July 20, 2006

ARI's Brook Gets It Wrong on Dubya's Veto

I disagree with this press release from the Ayn Rand Institute:

Bush Vetoes Medical Progress
Thursday, July 20, 2006
By: Yaron Brook
IRVINE, CA--"President Bush’s veto of a bill to remove restrictions on federal funding of embryonic stem cell research is immoral," said Dr. Yaron Brook, executive director of the Ayn Rand Institute.
"It is revealing that Bush has used his first veto to oppose potentially life-saving research in the name of the dogma that microscopic embryos are sacred. Clearly, Bush and other ‘compassionate conservatives’ are not concerned with the well-being of humans, but with sacrificing them to clumps of cells in the name of religion. Such opposition is rooted in the perverse worship of human suffering.

“Anyone who truly cares about human life must condemn this religious assault on medical progress.”

Now, I have no doubt that President Bush probably does see his veto as a "religious assault on medical progress."

Further, I agree with everything Dr. Brook writes in his second paragraph.

But vetoing this stem cell research bill is not at all immoral. All that is involved here is -- as indicated in the "immoral" statement, above -- the question of federal funding for such research. Is funding such research constitutional?

No.

Is President Bush charged with upholding the Constitution of the United States?

Yes.

I believe Dr. Brook has correctly surmised President Bush's motives on this whole matter: like many other Bible-thumpers, Bush no doubt objects to scientists or doctors "playing God." Such creatures objected to the use of anesthesia in an earlier era. And there have been any number of previous bills deserving of a presidential veto, and, had he possessed any principles, President Bush would have vetoed them. Of course, he didn't.

None of this matters. What does matter is that the funding of scientific or medical research is not authorized by the Constitution of the United States and so federal monies should not be spent on such research. At all.

The fact that George W. Bush is an unprincipled follower of a particular form of witch doctory is also irrelevant. Like Dr. Brook, I do not respect the president's motivations. He did the right thing for entirely the wrong reasons. But, with this veto, he did the right thing.

Posted by Craig Ceely at July 20, 2006 02:59 PM
Comments

I agree that the press release is not one of ARI's better efforts. It confuses the issues. But I disagree with you that the veto is right. Harry Binswanger has made this convincing argument on HBL. He has said that since the Federal Gov't undertakes the funding of a whole range of scientific research (which of course it shouldn't), it can not exclude some forms of research for funding based on religious grounds. So if it is going to fund cancer research it mus also fund stem cell research. To not fund stem cell research on religious grounds can be argued to be a violation of the seperation of church and state barrier.

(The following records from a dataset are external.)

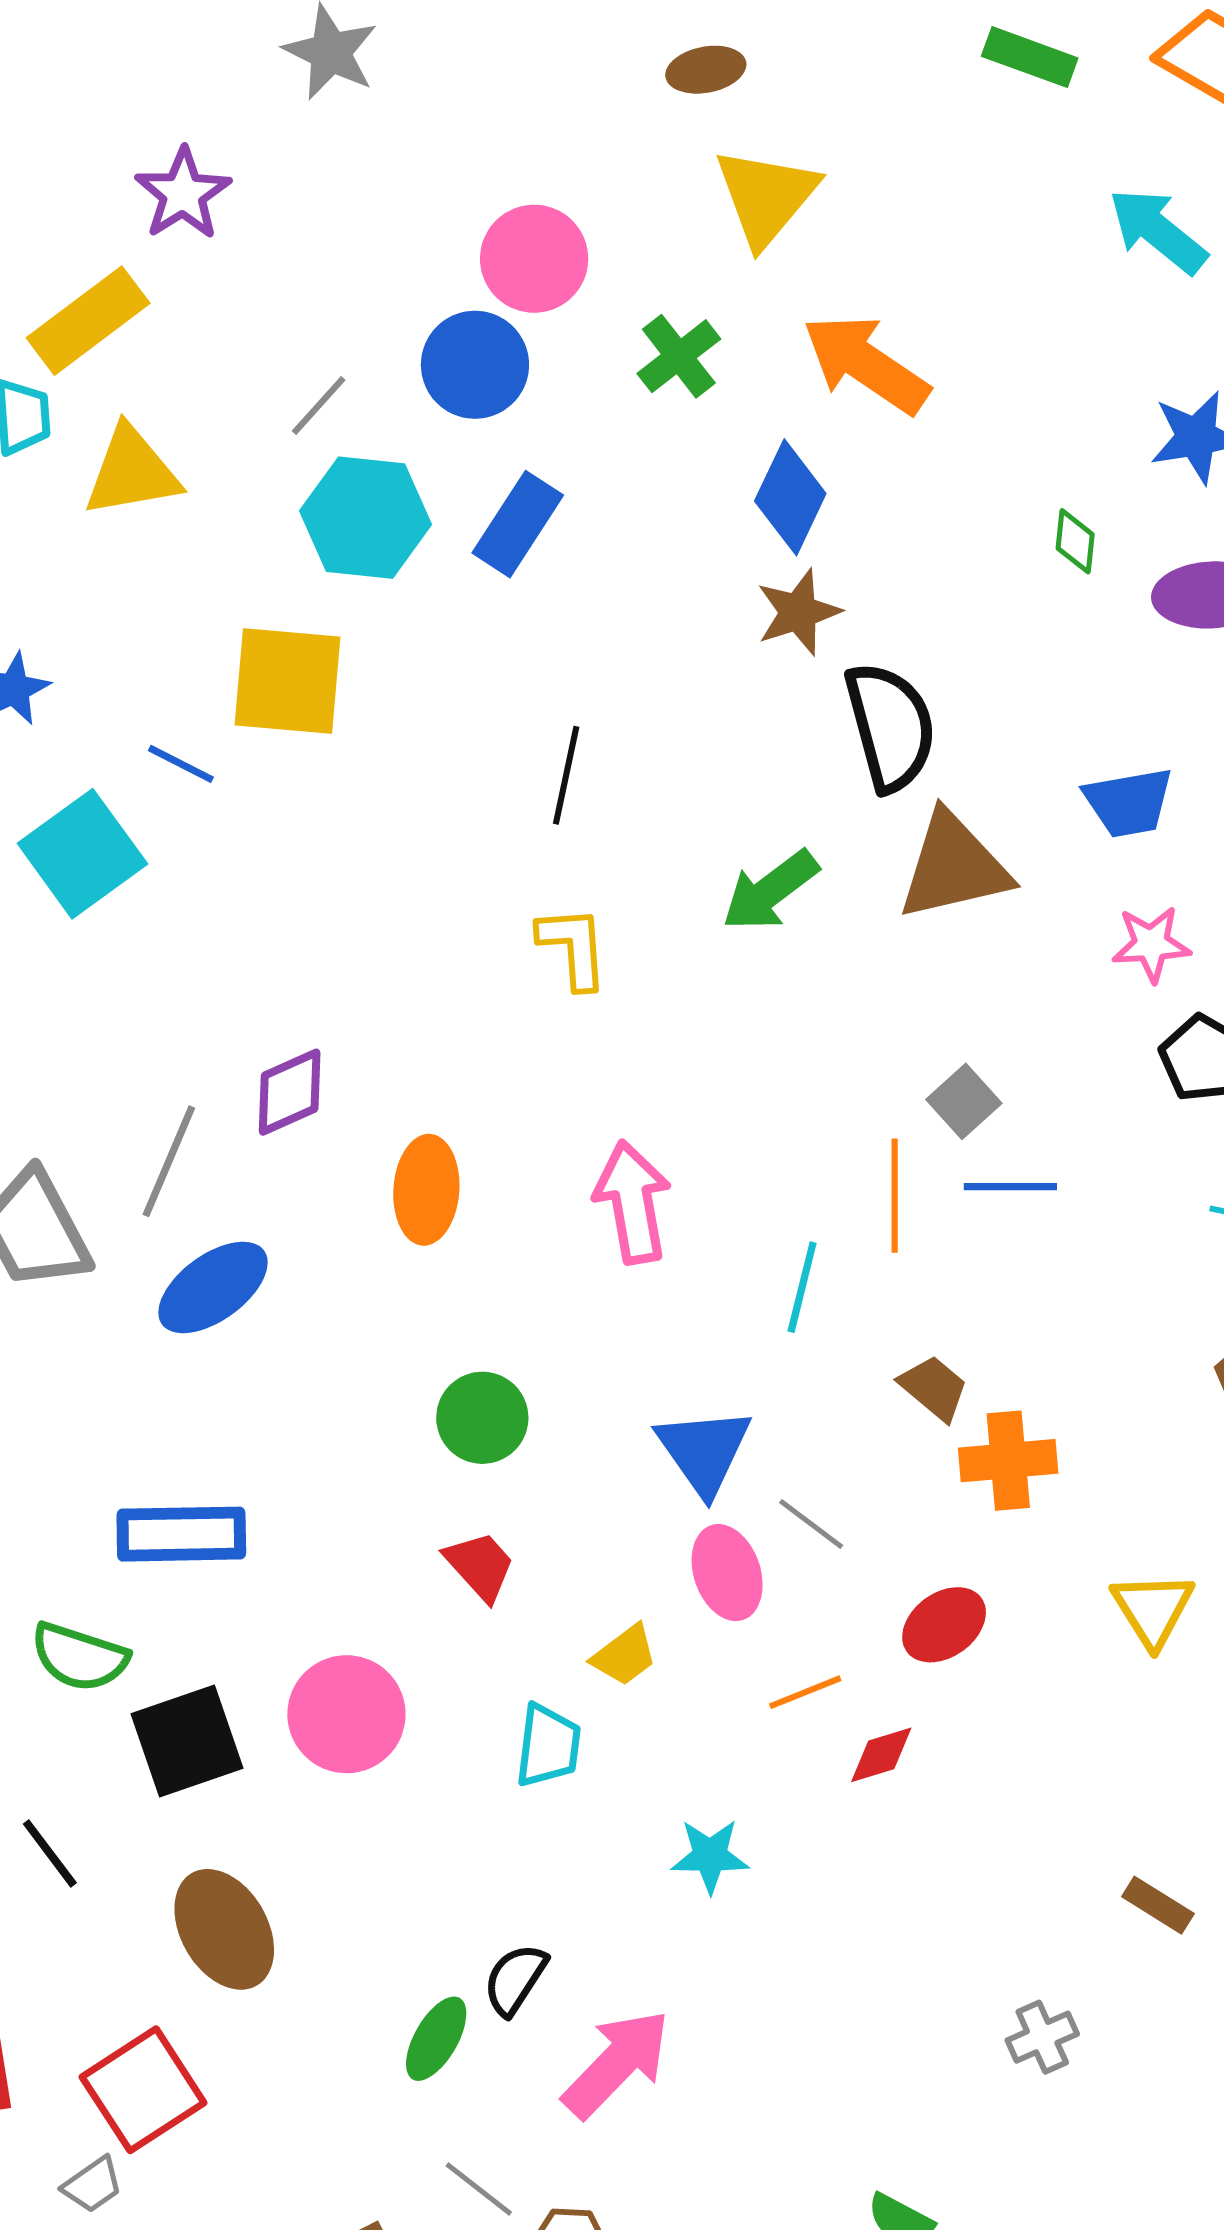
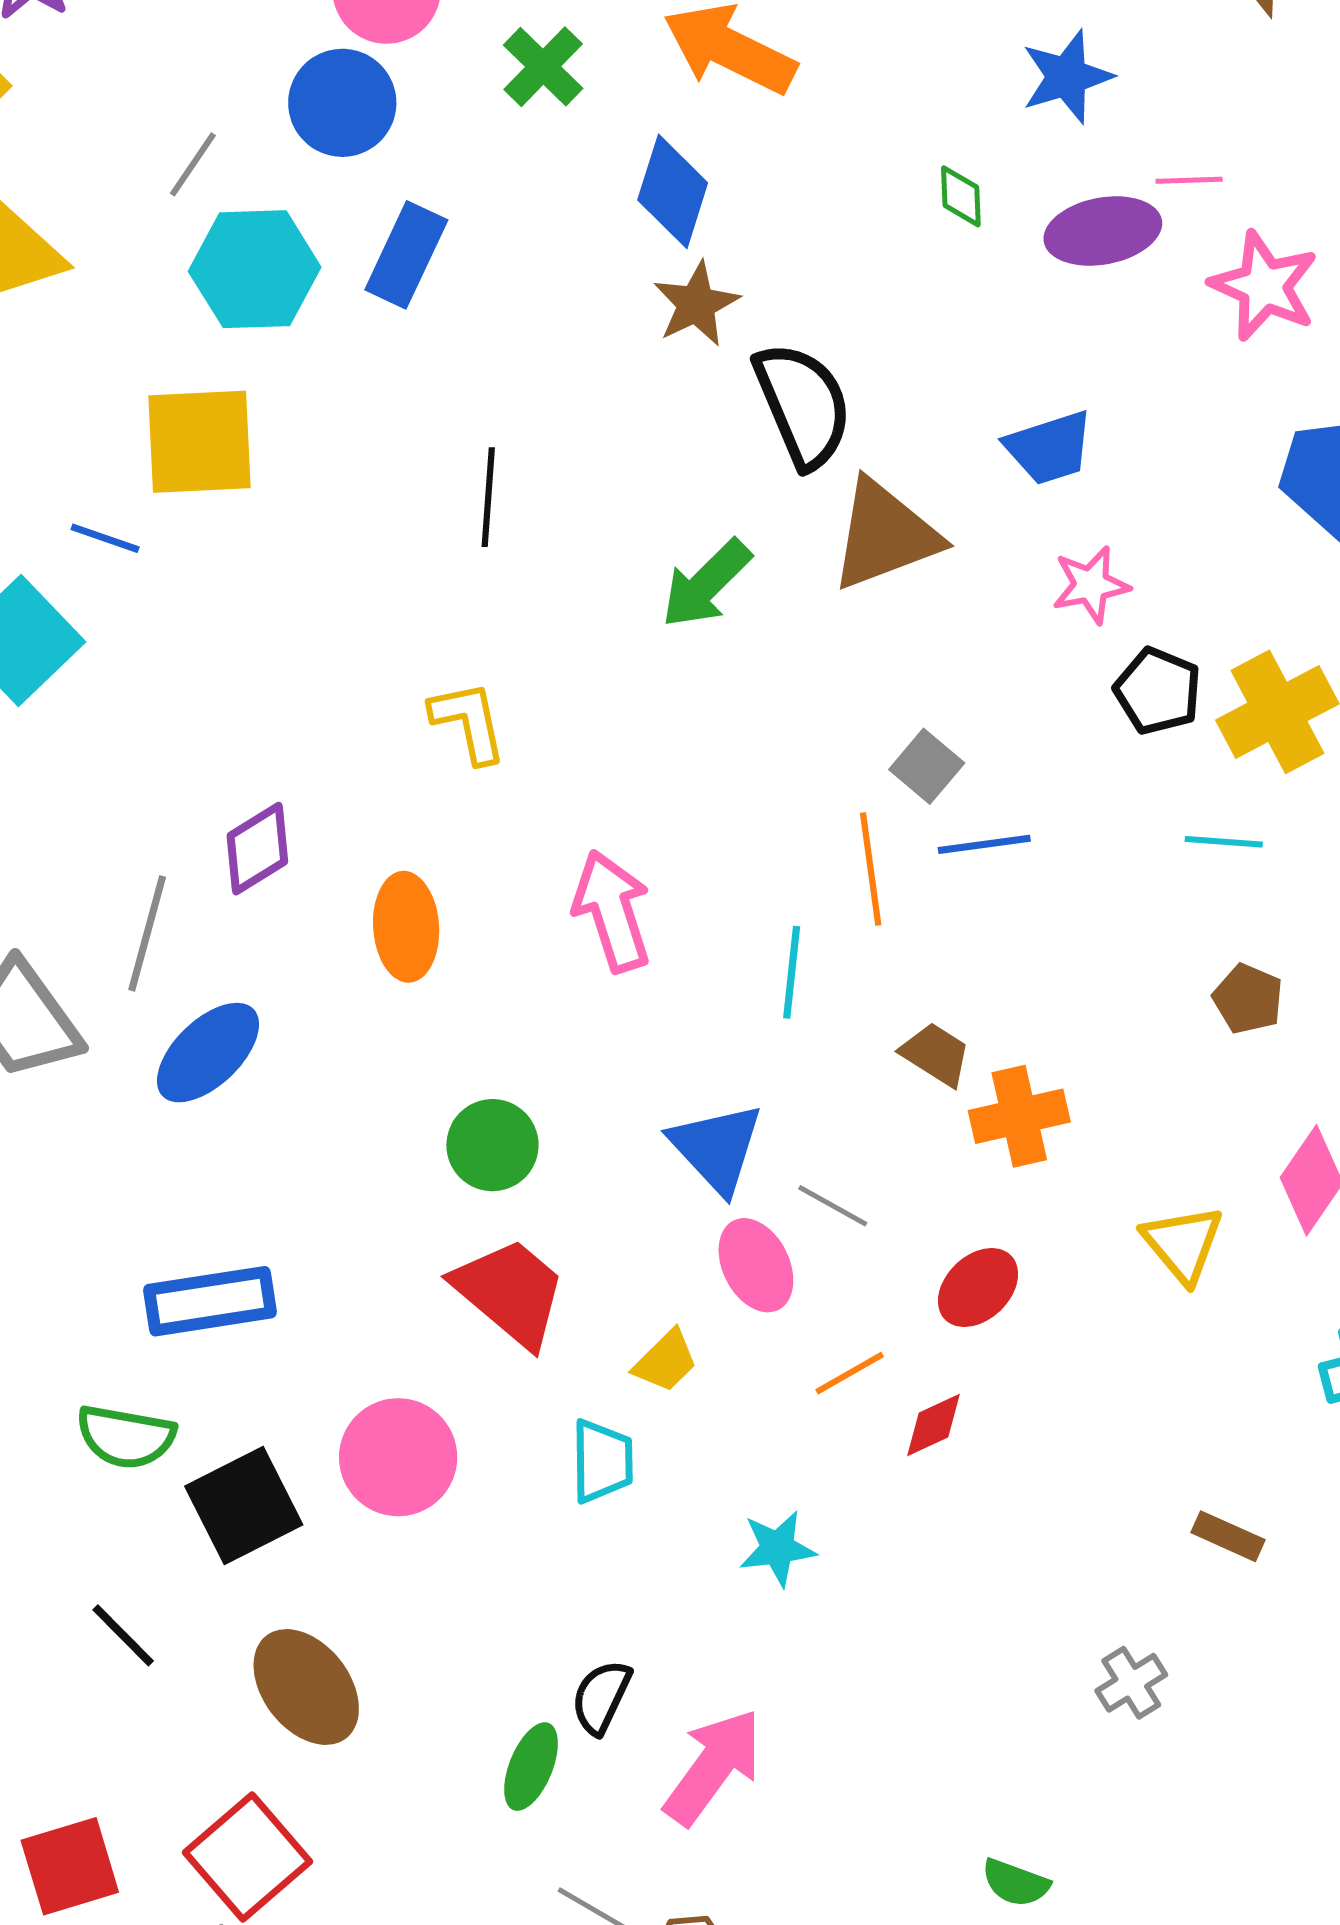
yellow L-shape: (573, 947) -> (468, 722), moved
red trapezoid: (480, 1566) -> (510, 1292), size x1.6

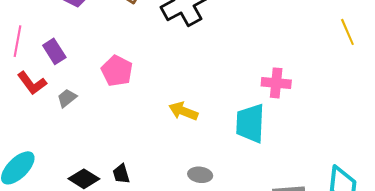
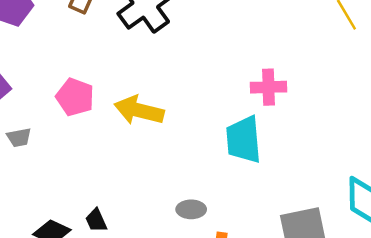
gray trapezoid: (67, 98) -> (19, 137), turned -145
yellow arrow: (183, 111) -> (139, 110), moved, size x1.4

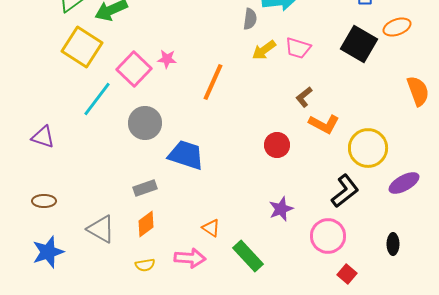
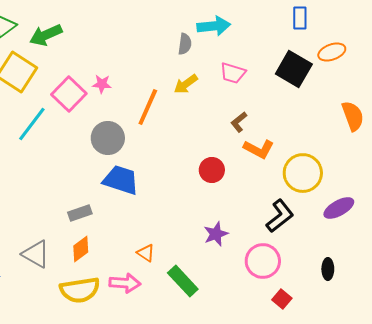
yellow arrow: (264, 50) -> (186, 84), moved
gray circle: (145, 123) -> (108, 138), moved
yellow semicircle: (145, 265) -> (80, 290), size x2.0

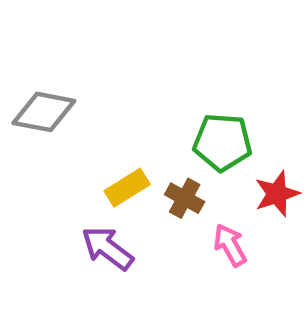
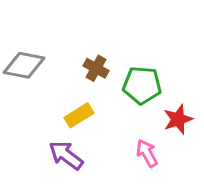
brown cross: (185, 198) -> (96, 68), moved

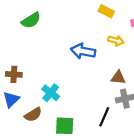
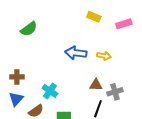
yellow arrow: (116, 41) -> (104, 56), moved
brown triangle: (118, 77) -> (96, 85), moved

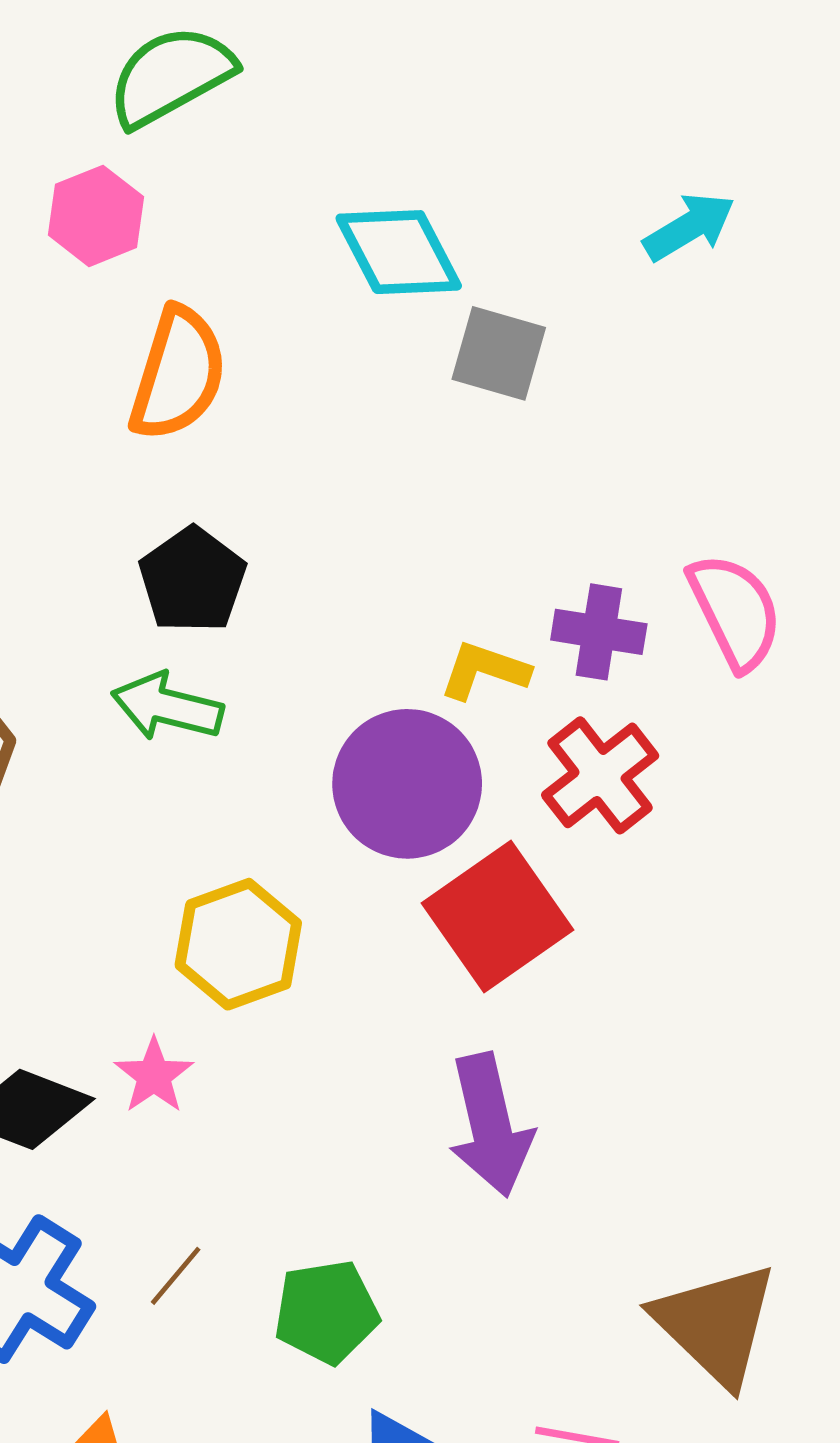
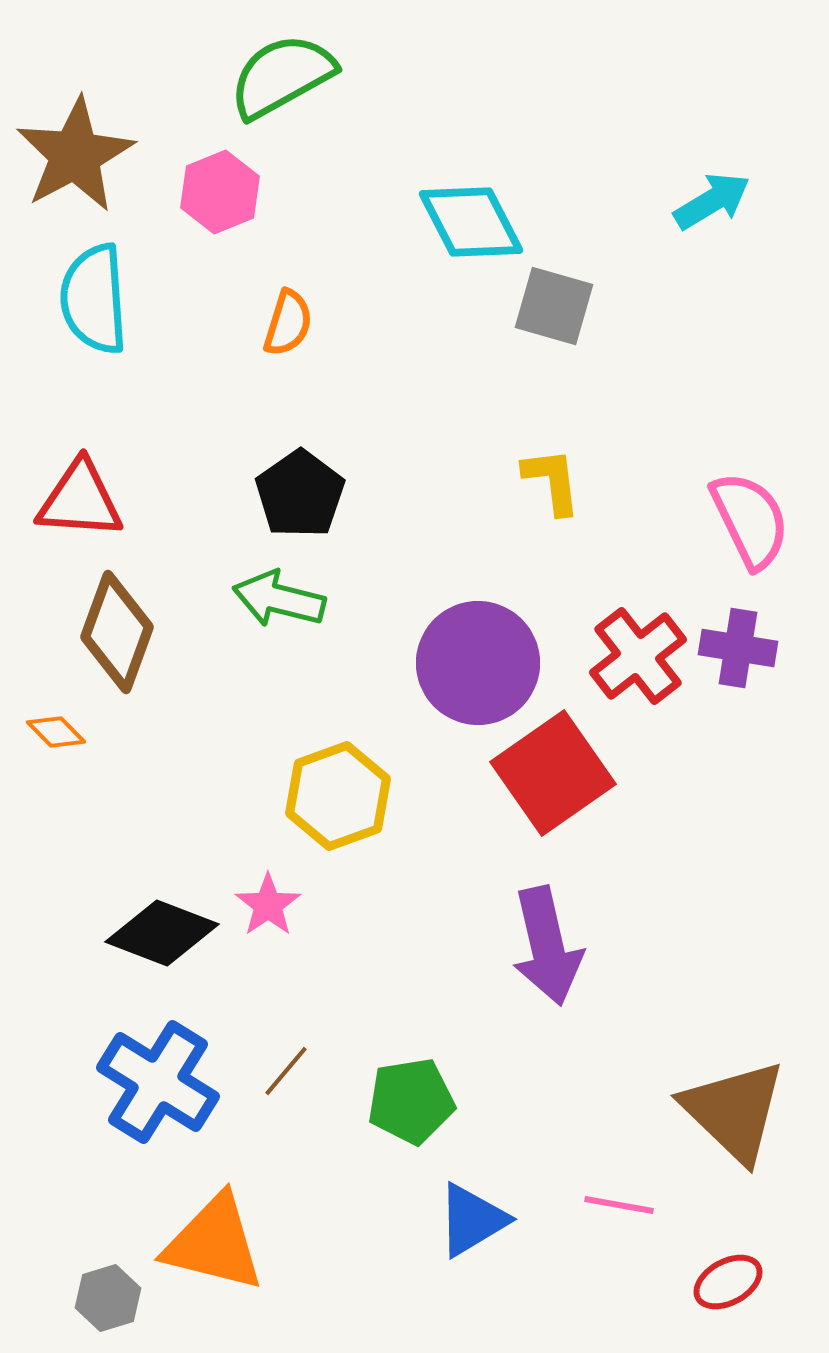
orange semicircle: (178, 374) -> (288, 323), size x0.6
purple cross: (599, 632) -> (738, 648), moved
yellow L-shape: (484, 670) -> (552, 481), moved, turned 64

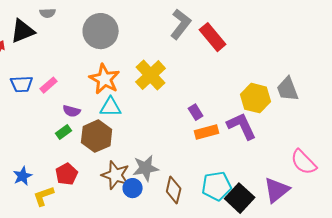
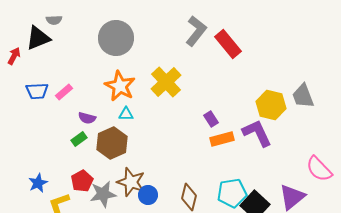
gray semicircle: (48, 13) -> (54, 20), moved
cyan triangle: (111, 107) -> (126, 114), size x0.7
gray star: (146, 168) -> (103, 194), moved

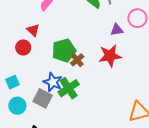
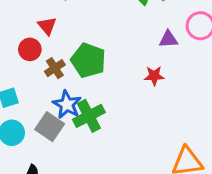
green pentagon: (64, 50) -> (88, 60), turned 30
red star: (110, 56) -> (154, 76), size x0.6
brown cross: (77, 60) -> (55, 68), moved

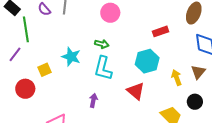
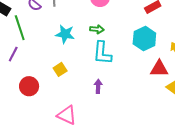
cyan star: (71, 57) -> (65, 34), moved
yellow square: (45, 70) -> (60, 69), moved
red triangle: (136, 91) -> (159, 69), moved, turned -30

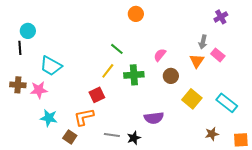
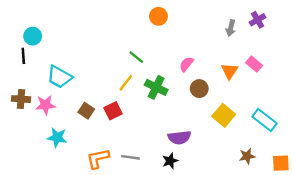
gray arrow: (203, 42) -> (231, 28), moved
green cross: (134, 75) -> (156, 87), turned 30
orange L-shape: (84, 117) -> (98, 158), moved
brown square: (70, 137) -> (86, 111), moved
black star: (134, 138) -> (170, 161), moved

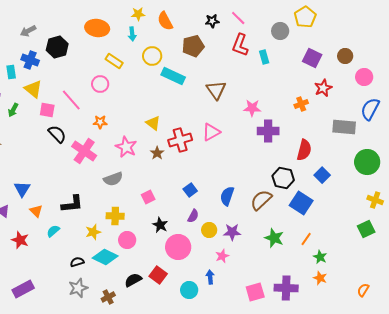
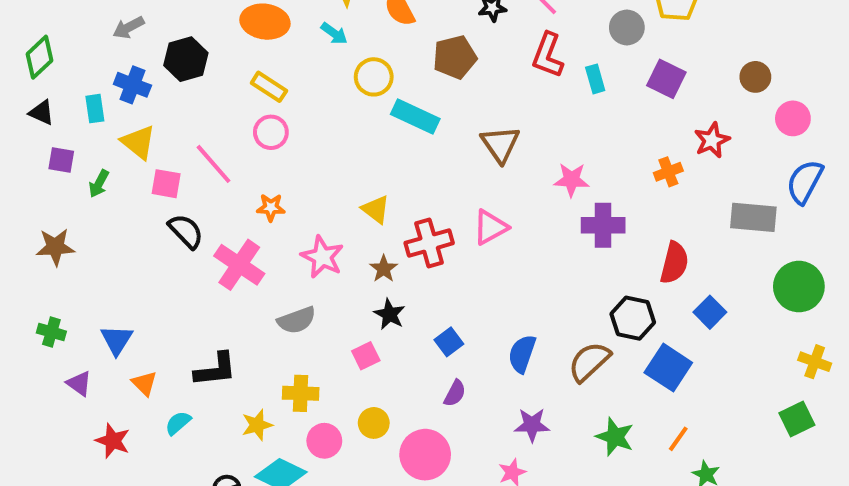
cyan arrow: (132, 34) -> (334, 33), turned -48
purple square: (312, 58) -> (666, 79), moved
yellow rectangle: (114, 61) -> (269, 87), moved
black star: (160, 225) -> (390, 314), moved
yellow circle: (209, 230) -> (374, 423), moved

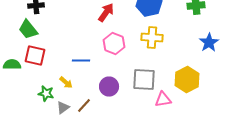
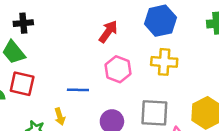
yellow arrow: (66, 82) -> (60, 117), turned 32

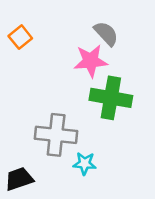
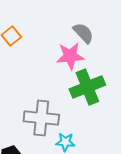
green cross: (111, 98) -> (87, 87), turned -32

That is the argument that ARI should have made. I am suprised that they didn't.

Posted by: D Eastbrool at July 20, 2006 09:26 PM

Also, ARI issued a second press release emphasizing that this whole issue is caused by government support of science and calling on it to privatize all such support. It's a bit of a tricky issue. How to do something that one should not do right, given that at present there's no prospect of stopping to do it completely? I voted against a California initiative to fund Stem cell research for much the same reasons you have but it passed anyway.